Joao Felix reportedly has an agreement in place with a Saudi Pro League club as a last resort move.
The Portuguese international is still an Atletico Madrid player, but currently wants out of the team.
Felix’s preferred option is currently to join fellow LaLiga club Barcelona within the next week.
AS claims that Saudi side Al-Hilal has already agreed to take Felix on loan from Atleti. However, the move would only be a backup plan for the player. The 23-year-old attacker desperately wants to join Barca before the transfer window closes.
The Spanish giants are apparently open to the addition of the star as well, but need to free up some cash first.
LaLiga clubs can complete transfers up until deadline day on Friday, September 1st. Nevertheless, the Saudi Pro League window does not close until September 20th. This essentially gives Felix a safety net in his desire to leave Atleti at some point next month.
Mail Sport is also reporting that Barca brass is currently shopping starlet Ansu Fati to make room for Felix. The 20-year-old Spanish international, however, does not want to leave the team.

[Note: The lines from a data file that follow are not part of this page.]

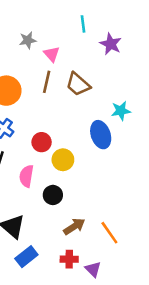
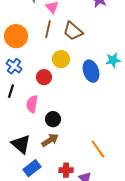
cyan star: (121, 111) -> (113, 60), moved
yellow circle: (63, 160) -> (61, 59), moved
brown arrow: (74, 226) -> (50, 140), moved

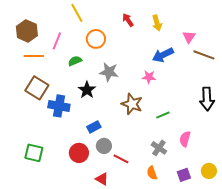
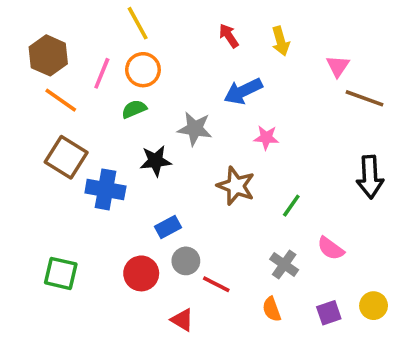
orange circle: (96, 39) -> (143, 70), moved
blue arrow: (163, 55) -> (243, 91), moved
orange line: (34, 56) -> (61, 100), turned 36
black star: (87, 90) -> (155, 161), turned 30
green line: (163, 115) -> (291, 206), turned -32
pink semicircle: (185, 139) -> (331, 248), turned -70

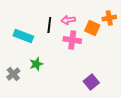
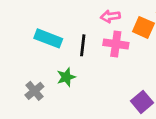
black line: (49, 25) -> (83, 45), moved

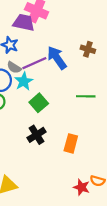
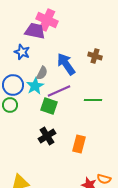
purple line: (34, 63) -> (59, 91), moved
gray semicircle: (14, 67) -> (42, 73), moved, turned -96
green square: (39, 103) -> (49, 106), turned -30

This obviously makes a potential transfer very difficult. Nevertheless, both Felix and Fati are represented by the same agent.
Jorge Mendes, a super agent that represents a plethora of soccer stars, is supposedly working behind the scenes to help make both moves happen.
Felix spent the second half of the 2022/23 season on loan at Chelsea. The Blues had an opportunity to pursue a permanent move for the Portuguese attacker, but opted to avoid a deal. Felix netted four goals in 16 Premier League appearances with the west London outfit.
Atleti previously spent around $140 million to bring a young Felix into the squad back in 2019. After showing signs of potentially breaking out as a new star, the youngster has since plateaued a bit as a player.
Not only has he not exactly lived up to his massive price tag, but Felix has also fallen out with manager Diego Simeone. The duo’s relationship is apparently so bad that there it is now considered irrevocable.